AIM OF THE TASK: Take every line from the records below that includes the word "Juli".

STORED DATA START

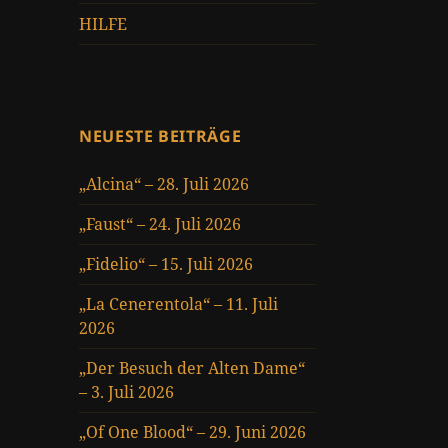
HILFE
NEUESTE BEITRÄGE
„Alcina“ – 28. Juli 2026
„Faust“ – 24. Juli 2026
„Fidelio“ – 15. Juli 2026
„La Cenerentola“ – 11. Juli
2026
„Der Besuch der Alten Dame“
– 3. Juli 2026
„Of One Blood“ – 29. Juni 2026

STORED DATA END
STORED DATA START

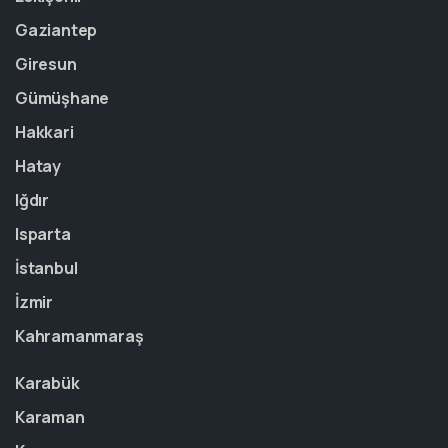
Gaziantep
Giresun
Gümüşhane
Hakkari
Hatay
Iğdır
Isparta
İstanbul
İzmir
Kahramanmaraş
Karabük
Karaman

STORED DATA END
STORED DATA START

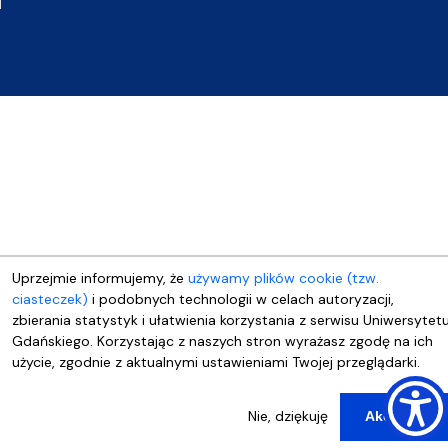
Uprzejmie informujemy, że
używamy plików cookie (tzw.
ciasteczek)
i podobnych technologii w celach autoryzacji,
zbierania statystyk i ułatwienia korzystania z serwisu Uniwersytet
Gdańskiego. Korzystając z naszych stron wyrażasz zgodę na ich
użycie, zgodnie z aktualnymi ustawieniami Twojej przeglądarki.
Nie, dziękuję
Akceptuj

STORED DATA END

SOLUTION TO THIS TASK:
„Alcina“ – 28. Juli 2026
„Faust“ – 24. Juli 2026
„Fidelio“ – 15. Juli 2026
„La Cenerentola“ – 11. Juli
– 3. Juli 2026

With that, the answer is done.